The Employer's attempt to address sick leave abuse by work rule stretches Section 17.1 no further than did the Technology Policy, and no further than Gantert and at least one Union negotiator had already discussed. The Union's assertion that the policies are distinguishable subjects under a waiver analysis is, then, less than persuasive. The core of the Union's position is that the Policy, unlike the Technology Policy, conflicts with other agreement provisions, in violation of Section 17.1. The strength of the evidence supporting waiver should not be overstated, but establishes that the Union understood that sick leave abuse, like employee use of Employer technology, could be regulated by work rule, provided the work rule was reasonable.

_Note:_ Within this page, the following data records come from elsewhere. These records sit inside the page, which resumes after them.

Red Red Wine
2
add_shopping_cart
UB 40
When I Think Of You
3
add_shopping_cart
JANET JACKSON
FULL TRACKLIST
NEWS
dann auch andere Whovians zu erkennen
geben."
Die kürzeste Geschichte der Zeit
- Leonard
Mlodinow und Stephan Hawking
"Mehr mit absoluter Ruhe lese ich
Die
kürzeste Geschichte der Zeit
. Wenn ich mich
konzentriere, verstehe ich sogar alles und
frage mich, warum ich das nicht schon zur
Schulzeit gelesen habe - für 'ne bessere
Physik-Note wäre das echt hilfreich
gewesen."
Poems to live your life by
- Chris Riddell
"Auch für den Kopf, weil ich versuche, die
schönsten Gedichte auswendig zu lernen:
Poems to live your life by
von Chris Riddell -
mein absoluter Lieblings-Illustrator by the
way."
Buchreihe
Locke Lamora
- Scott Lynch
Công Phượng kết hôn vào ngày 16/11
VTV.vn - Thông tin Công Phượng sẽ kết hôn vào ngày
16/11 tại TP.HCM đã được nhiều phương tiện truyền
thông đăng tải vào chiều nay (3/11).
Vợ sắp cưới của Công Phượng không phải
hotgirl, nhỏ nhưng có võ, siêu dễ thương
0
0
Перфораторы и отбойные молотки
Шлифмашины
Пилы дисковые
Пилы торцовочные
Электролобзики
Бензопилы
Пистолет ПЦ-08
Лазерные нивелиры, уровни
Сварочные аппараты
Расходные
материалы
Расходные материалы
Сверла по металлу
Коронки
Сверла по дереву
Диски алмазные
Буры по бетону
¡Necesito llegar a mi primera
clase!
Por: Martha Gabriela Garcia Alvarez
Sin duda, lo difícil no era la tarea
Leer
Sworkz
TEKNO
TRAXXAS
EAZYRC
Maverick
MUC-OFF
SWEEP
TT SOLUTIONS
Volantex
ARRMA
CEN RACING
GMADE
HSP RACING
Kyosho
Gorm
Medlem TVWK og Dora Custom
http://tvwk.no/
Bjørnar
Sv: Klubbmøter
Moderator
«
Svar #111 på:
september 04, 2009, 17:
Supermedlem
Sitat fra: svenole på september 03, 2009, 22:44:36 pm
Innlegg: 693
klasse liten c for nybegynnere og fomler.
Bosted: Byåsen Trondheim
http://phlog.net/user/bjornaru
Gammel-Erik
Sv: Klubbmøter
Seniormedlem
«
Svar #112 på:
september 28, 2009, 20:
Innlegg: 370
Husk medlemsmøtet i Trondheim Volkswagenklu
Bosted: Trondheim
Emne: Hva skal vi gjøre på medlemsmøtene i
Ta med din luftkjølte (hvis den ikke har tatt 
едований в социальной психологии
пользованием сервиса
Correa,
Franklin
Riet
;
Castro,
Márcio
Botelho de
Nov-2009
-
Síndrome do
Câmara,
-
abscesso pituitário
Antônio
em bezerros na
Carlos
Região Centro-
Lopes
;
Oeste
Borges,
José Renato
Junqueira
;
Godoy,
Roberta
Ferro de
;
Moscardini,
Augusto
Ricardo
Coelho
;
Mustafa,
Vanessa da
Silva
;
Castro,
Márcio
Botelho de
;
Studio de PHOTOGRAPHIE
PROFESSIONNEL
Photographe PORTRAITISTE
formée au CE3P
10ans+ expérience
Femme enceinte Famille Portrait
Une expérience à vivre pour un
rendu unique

Against this background, I do not believe the record before me supports a conclusion that the Employer violated Sections 8(a)(1) or 8(a)(5) of the NLRA by implementing the Policy. As noted above, this conclusion has no impact on the contractual determination whether the Policy is a reasonable work rule within the meaning of Section 17.1.
The Employer's implementation of the Attendance Control Policy effective 1/04 does violate Article XVII of the applicable bargaining agreements.
As the remedy appropriate to the Employer's violation of Section 17.1, the Employer shall cease and desist from implementing the Policy.
Dated at Madison, Wisconsin, this 16th day of November, 2004.